ボノゾゴの小児成長ホルモン治療薬、股関節の安全性の懸念から治験が一時中断

BioMarin、Voxzogoの適応拡大治験を中断、安全性問題を調査

BioMarinは、軟骨無形成症治療薬Voxzogo(ボソリティド)の適応拡大を目指す複数のフェーズ2治験において、投与を中断しました。これは、潜在的な安全性問題の調査のためです。

治験中断の詳細

対象疾患: ターナー症候群、SHOX欠損症、ACAN欠損症といった低身長の原因となる疾患。

原因: 2つの医師主導研究で、股関節に影響を及ぼす問題(大腿骨頭すべり症:SCFE)が数件報告されたため。

SCFEとは: 青年期によく見られる股関節疾患で、大腿骨頭が成長板から後方にずれ、股関節、膝、または太ももの痛みや跛行を引き起こします。場合によっては手術が必要となります。

BioMarinの見解と継続される治験

BioMarin主導の治験での状況: これらの安全性事象(SCFE)は、上記疾患におけるBioMarin主導のフェーズ2治験では観察されていません。

既存適応症での安全性: 軟骨無形成症でVoxzogoを投与された5,000人以上の乳幼児および小児、または低軟骨無形成症の進行中の治験患者においても、SCFEの症例は観察されていません。

継続される治験:

ヌーナン症候群におけるフェーズ2治験。

特発性低身長(ISS)におけるフェーズ2治験(ただし、ACAN欠損症のない被験者のみ、治験集団の約95%が該当)。

市場の反応とVoxzogoの事業的側面

株価: 発表後、BioMarinの株価はわずかに下落しましたが、投資家は動じていない様子でした。

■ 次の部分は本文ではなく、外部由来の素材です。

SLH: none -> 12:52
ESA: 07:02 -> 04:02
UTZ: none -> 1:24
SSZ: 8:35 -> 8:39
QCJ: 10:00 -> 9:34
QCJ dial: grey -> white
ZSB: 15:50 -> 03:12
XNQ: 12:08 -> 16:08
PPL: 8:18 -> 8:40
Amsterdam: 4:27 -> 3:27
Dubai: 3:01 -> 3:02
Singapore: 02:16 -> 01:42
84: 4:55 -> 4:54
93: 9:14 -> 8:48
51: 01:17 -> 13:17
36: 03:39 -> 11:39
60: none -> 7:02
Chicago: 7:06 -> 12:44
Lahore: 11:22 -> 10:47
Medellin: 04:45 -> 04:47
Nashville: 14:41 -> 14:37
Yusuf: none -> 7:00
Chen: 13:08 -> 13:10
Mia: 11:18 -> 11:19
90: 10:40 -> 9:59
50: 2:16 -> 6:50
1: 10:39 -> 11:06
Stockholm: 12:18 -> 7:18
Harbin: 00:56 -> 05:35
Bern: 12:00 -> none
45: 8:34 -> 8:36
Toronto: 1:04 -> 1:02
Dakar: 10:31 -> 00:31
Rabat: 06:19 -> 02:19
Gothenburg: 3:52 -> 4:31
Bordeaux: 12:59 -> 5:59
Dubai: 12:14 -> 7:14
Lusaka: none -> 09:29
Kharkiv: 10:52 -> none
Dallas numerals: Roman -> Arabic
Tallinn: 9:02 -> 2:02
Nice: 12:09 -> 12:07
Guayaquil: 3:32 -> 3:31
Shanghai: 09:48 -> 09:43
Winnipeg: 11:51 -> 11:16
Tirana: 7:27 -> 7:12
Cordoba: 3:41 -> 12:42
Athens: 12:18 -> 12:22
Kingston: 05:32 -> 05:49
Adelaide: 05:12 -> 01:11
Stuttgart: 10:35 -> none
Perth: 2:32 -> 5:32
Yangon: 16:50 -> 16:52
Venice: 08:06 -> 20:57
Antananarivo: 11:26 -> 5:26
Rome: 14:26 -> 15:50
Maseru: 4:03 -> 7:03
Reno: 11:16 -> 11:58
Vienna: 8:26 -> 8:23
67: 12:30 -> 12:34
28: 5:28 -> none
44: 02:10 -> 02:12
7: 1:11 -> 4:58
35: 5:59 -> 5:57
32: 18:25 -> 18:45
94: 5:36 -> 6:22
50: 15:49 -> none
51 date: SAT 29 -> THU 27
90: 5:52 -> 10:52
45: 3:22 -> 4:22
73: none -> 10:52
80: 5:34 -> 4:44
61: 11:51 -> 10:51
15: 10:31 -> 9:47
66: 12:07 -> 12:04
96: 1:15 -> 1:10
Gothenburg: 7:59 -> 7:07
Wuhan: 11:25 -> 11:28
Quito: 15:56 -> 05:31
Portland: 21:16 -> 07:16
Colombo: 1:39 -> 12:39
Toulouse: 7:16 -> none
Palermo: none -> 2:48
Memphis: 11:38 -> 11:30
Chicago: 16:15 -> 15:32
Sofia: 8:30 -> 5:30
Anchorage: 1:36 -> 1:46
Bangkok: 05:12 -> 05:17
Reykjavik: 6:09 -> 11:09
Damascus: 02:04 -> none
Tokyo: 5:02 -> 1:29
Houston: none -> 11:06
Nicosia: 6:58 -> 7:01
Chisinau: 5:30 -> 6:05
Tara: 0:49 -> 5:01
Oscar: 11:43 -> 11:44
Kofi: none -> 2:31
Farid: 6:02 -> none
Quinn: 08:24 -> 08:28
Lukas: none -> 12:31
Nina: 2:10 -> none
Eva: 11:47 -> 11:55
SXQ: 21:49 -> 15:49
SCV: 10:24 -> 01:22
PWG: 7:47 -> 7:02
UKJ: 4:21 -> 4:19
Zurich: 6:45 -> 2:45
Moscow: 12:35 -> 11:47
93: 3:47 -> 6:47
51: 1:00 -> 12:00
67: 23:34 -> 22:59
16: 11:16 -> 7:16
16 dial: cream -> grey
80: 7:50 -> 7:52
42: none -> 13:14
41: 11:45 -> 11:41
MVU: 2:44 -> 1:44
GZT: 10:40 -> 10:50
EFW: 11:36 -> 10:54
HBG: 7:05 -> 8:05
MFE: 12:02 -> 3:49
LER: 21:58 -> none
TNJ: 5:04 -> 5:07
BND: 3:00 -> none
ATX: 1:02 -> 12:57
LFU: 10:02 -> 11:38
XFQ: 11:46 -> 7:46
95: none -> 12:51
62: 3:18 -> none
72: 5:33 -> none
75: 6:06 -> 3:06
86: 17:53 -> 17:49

Voxzogoの売上: 2025年には軟骨無形成症治療薬として9億2,700万ドルを売り上げ、BioMarin最大の製品となりました。しかし、2026年には成長が鈍化し、9億7,500万ドルから10億2,500万ドルの売上高が予測されています。

低軟骨無形成症: 今年上半期にはこの適応症での主要データが期待されており、2027年の発売が見込まれています。

競合状況とBioMarinの今後の戦略

競合の台頭: Voxzogoの長期的な売上推移は予測が難しいとBioMarinは認めています。

Ascendis Pharma: 今月初め、週1回投与のCNP作用薬Yuviwel(ナベペグリチド)が軟骨無形成症治療薬としてFDA承認を取得(Voxzogoは毎日注射)。

協和キリンBridgeBio: 経口投与のFGFR3阻害薬infigratinibが2月に軟骨無形成症のフェーズ3治験で有効性を示し、今年後半に米国および欧州での販売申請が予定されています。

BioMarinの取り組み:

自社開発のCNP薬BMN 333が今年上半期にフェーズ2/3臨床試験プログラムを開始予定。

  • Amicus Therapeuticsを48億ドルで買収し、Voxzogoへの依存度を低減する戦略を進めています。